Written by: Nils Mork-Ulnes

Published on: March 11, 2016

We have collated 10 trends that we think are reshaping digital in 2016. This is the second installment of our series which looks at things that are happening now in Q1, whilst identifying trends to look out for in the rest of the year.

You may already be familiar with many of the trends we highlight in this series, but the cycle of innovation and iteration that our industry is known for means existing concepts can suddenly find radically new trajectories. In this series, we highlight ten ideas that are gaining rapid traction today, and which will reshape how we digitally interact with the world around us.

To help you organize your priorities for the trends in this series, we have sorted them as “trends to prepare for now” and “trends to start thinking about”.

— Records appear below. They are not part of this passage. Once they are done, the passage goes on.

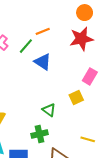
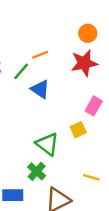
green triangle: (49, 110) -> (47, 144), size x1.5
green cross: (40, 134) -> (37, 171), turned -35

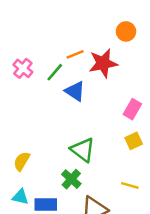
red star: (84, 63) -> (103, 63), moved
yellow square: (78, 130) -> (134, 141), moved

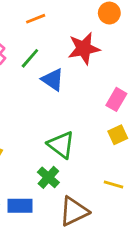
orange line: (75, 54) -> (36, 19), moved

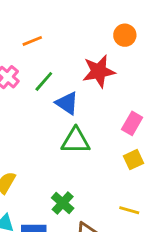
orange line: (36, 19) -> (32, 41), moved
green triangle: (61, 145) -> (76, 141), moved, turned -36

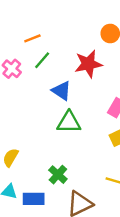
green line: (44, 81) -> (42, 60), moved

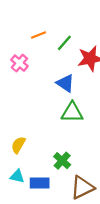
green line: (42, 60) -> (64, 43), moved

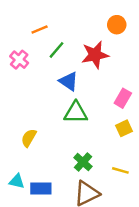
green line: (64, 43) -> (56, 50), moved
yellow semicircle: (18, 145) -> (29, 138), moved
green cross: (62, 161) -> (83, 162), moved

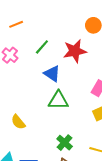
orange line: (40, 29) -> (16, 24), moved
yellow semicircle: (29, 138) -> (18, 122), turned -70

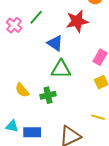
green line: (42, 47) -> (36, 17), moved
green cross: (65, 143) -> (48, 95), moved, turned 35

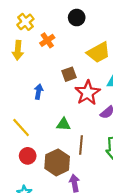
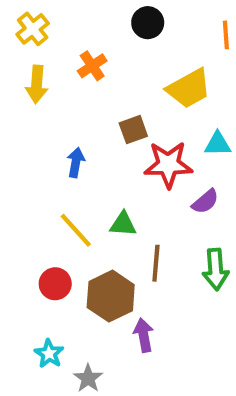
yellow cross: (25, 22) -> (33, 29), moved
red star: (88, 93) -> (168, 165), turned 30
yellow line: (21, 128) -> (76, 230), moved

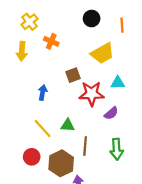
black circle: (148, 23) -> (92, 19), moved
yellow cross: (33, 29) -> (29, 22), moved
orange cross: (92, 66) -> (51, 41), turned -32

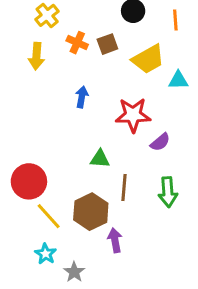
brown square: (73, 75) -> (107, 44), moved
cyan triangle: (118, 83) -> (178, 80), moved
blue arrow: (43, 93) -> (82, 97), moved
yellow line: (43, 129) -> (49, 216), moved
red circle: (32, 157) -> (29, 181), moved, size x1.5

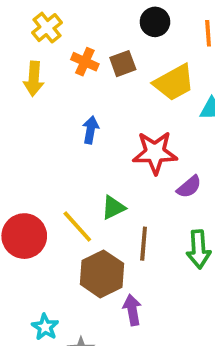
green triangle: (100, 159) -> (113, 208), turned -30
yellow line: (49, 216) -> (77, 227), moved

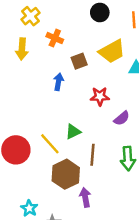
brown square: (123, 64) -> (79, 61), moved
red star: (155, 153) -> (100, 96), size x0.7

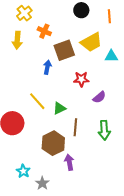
brown square: (79, 61) -> (64, 50), size x1.5
yellow line: (50, 144) -> (37, 101), moved

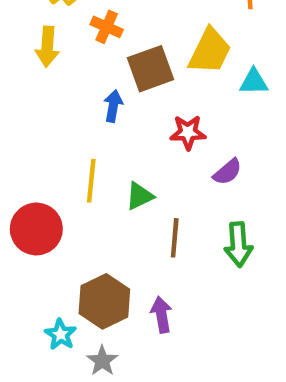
yellow trapezoid: (91, 42) -> (210, 51), turned -35
yellow line: (37, 101) -> (91, 181), turned 48
brown hexagon: (53, 143) -> (104, 301), moved

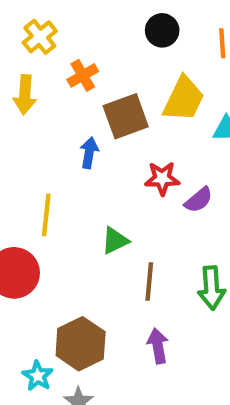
orange cross: (107, 27) -> (83, 75), turned 36
purple semicircle: (227, 172) -> (199, 200), moved
yellow line: (91, 181) -> (46, 215), moved
purple arrow: (162, 315) -> (158, 346), moved

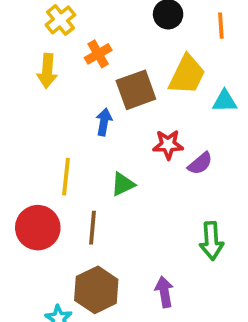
green triangle: (115, 241) -> (123, 184), moved
brown line: (149, 281) -> (93, 228), moved

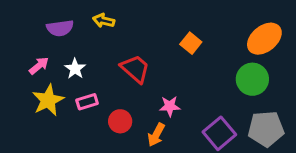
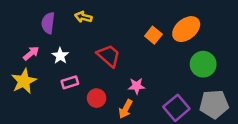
purple semicircle: (60, 28) -> (48, 23), turned 105
orange ellipse: (264, 39) -> (186, 29), moved
yellow star: (48, 100) -> (24, 81), moved

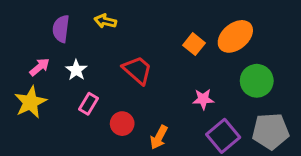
pink rectangle: (70, 82) -> (88, 104), turned -42
pink star: (137, 86) -> (203, 99), moved

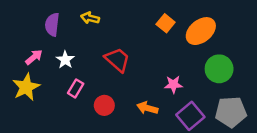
orange square: (194, 44) -> (166, 23), moved
orange arrow: (159, 137) -> (147, 108), moved, turned 78

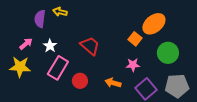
yellow arrow: (90, 18) -> (60, 12), moved
orange square: (166, 23) -> (135, 39), moved
yellow star: (26, 87) -> (20, 67), turned 30
pink rectangle: (76, 88) -> (58, 68), size x1.6

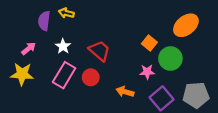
orange ellipse: (154, 24) -> (186, 25), moved
white star: (50, 46) -> (63, 46), moved
green circle: (168, 53) -> (170, 58), moved
red circle: (80, 81) -> (91, 77), moved

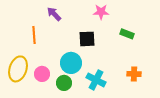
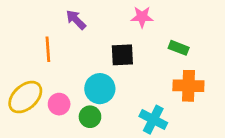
yellow ellipse: (18, 69) -> (25, 97), turned 30
orange cross: (134, 74) -> (188, 86), moved, size x1.5
cyan cross: (96, 80) -> (153, 120), moved

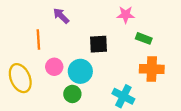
pink star: (142, 17) -> (126, 15), moved
yellow ellipse: (25, 97) -> (20, 78), turned -72
pink circle: (59, 104) -> (54, 67), moved

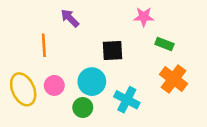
pink circle: (54, 67) -> (54, 85), moved
orange cross: (152, 69) -> (173, 79), turned 35
cyan cross: (123, 96) -> (127, 100), moved

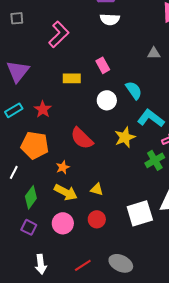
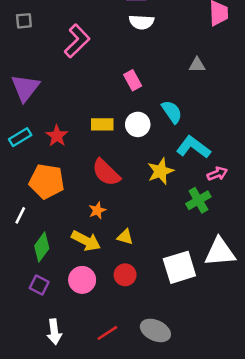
yellow rectangle: (72, 78) -> (102, 124), moved
orange star: (63, 167) -> (97, 210), moved

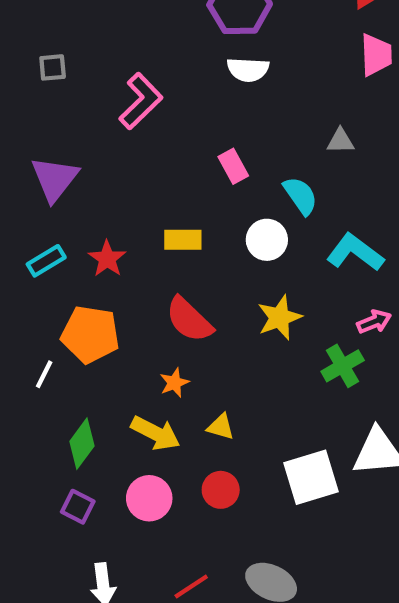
cyan semicircle: (172, 112) -> (300, 196), moved
white circle: (138, 124) -> (267, 240), moved
cyan L-shape: (193, 147) -> (355, 252), moved
white line: (20, 215) -> (44, 374), moved

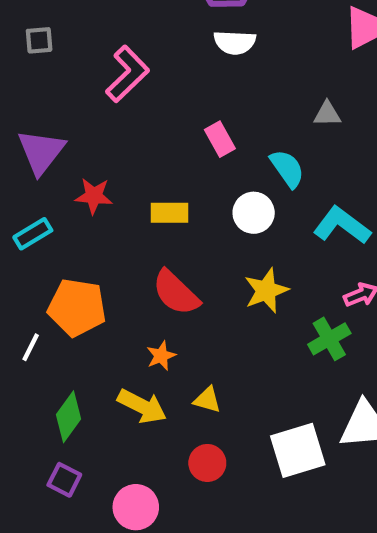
red star: (107, 259) -> (94, 196), moved, turned -30
pink circle: (149, 498) -> (136, 507), moved

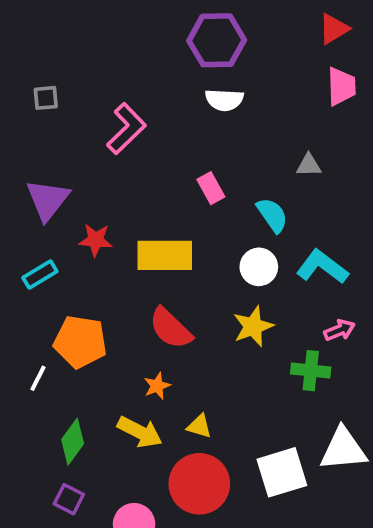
yellow rectangle: (169, 213) -> (165, 255), size x1.6
white circle: (254, 213) -> (259, 267), moved
green cross: (329, 339) -> (311, 371), turned 36
red circle: (207, 463) -> (199, 484), size x1.8

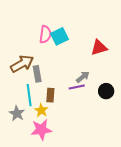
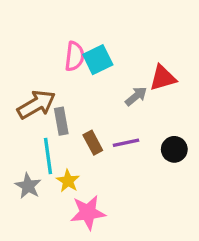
gray arrow: (83, 77) -> (136, 96), moved
brown rectangle: (50, 95) -> (93, 143), moved, turned -32
pink star: (41, 130) -> (88, 212), moved

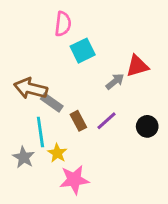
pink semicircle: (75, 56) -> (63, 24), moved
brown arrow: (36, 104) -> (31, 88), turned -136
gray rectangle: (61, 121) -> (52, 103), turned -45
purple line: (126, 143) -> (106, 121), turned -30

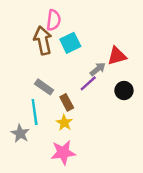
brown arrow: (31, 88) -> (43, 40), moved, turned 64
purple line: (106, 121) -> (88, 83), moved
black circle: (147, 126) -> (124, 91), moved
yellow star: (57, 153) -> (64, 123), moved

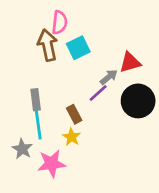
gray rectangle: (44, 87) -> (36, 100), moved, turned 48
black circle: (124, 91) -> (138, 101), size x1.6
pink star: (63, 153) -> (52, 164), moved

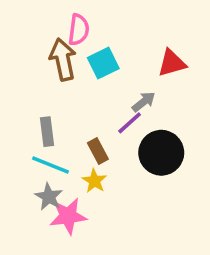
red triangle: (130, 62) -> (172, 63), moved
black circle: (138, 101) -> (161, 153), moved
cyan line: (38, 125) -> (51, 165), turned -60
gray star: (22, 149) -> (49, 197), moved

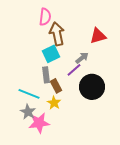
brown arrow: (63, 60) -> (57, 34), moved
cyan square: (103, 63) -> (51, 54), moved
gray rectangle: (47, 132) -> (46, 75), moved

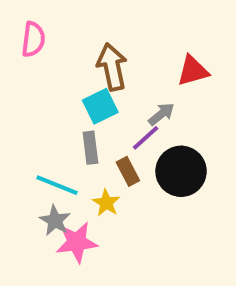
pink semicircle: (45, 17) -> (33, 39), moved
brown rectangle: (56, 86) -> (128, 171), moved

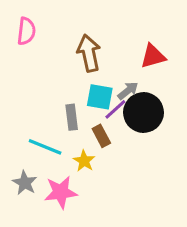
cyan square: (100, 106) -> (100, 97), moved, turned 36
black circle: (181, 171) -> (144, 112), moved
gray star: (55, 221) -> (25, 183), moved

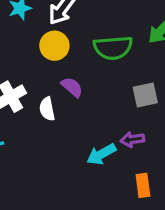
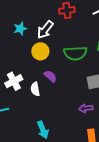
cyan arrow: (101, 154) -> (43, 130), moved, turned -84

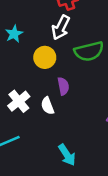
white arrow: (45, 30) -> (61, 27), moved
purple semicircle: (50, 76) -> (63, 86), turned 48

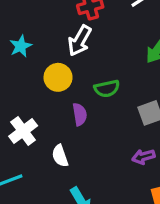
green semicircle: (89, 51) -> (107, 89), moved, size x0.7
white semicircle: (47, 106) -> (60, 156), moved

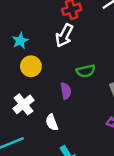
yellow circle: (58, 77) -> (31, 66), moved

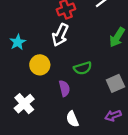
yellow circle: (31, 66) -> (40, 65), moved
white semicircle: (52, 122) -> (72, 119), moved

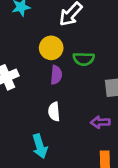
yellow circle: (40, 65) -> (51, 48), moved

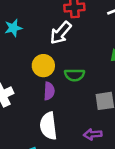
white semicircle: (54, 112) -> (48, 126), size x1.5

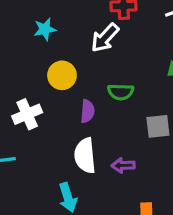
yellow circle: (43, 66) -> (62, 75), moved
purple arrow: (93, 134) -> (123, 165), moved

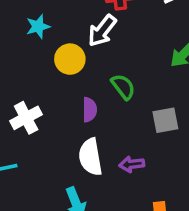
yellow circle: (62, 75) -> (70, 59), moved
green semicircle: (121, 92) -> (123, 87), turned -125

Our second installment is a trend to prepare for now:

App functionality on demand will blur the distinction between the web and apps


Apps dominate the time we spend on our phones – it’s as high as 90% according to Flurry.

The app experience outperforms the mobile browser experience – it’s faster and more streamlined, typically using a cleaner UI. It also has a better integration of native functionality, such as using the camera to add credit card info rather than having to type it. This level of experience means that people prioritize apps over their mobile browser.

But app use is dominated by a small handful of social networking and messaging apps, with Facebook being by far the largest.

By some estimates, the top 0.01% of apps garner 99% of all use and monetization.

This concentration of attention is a huge barrier for mobile app developers and threatens the diversity of choice that we are used to from the web.

The two largest platforms – Apple and Google – need to address those barriers or risk leaving customers with much poorer diversity as part of their ecosystem.

Google has already introduced streaming of apps and we should expect to see other new ways of accessing app functionality in 2016. For example, using app functionality on demand for a temporary amount of time could be a feature introduced soon by Apple and Google. Brands should start thinking about how they could leverage this, especially if they don’t qualify as having a use case for an “everyday app” relationship with their customers.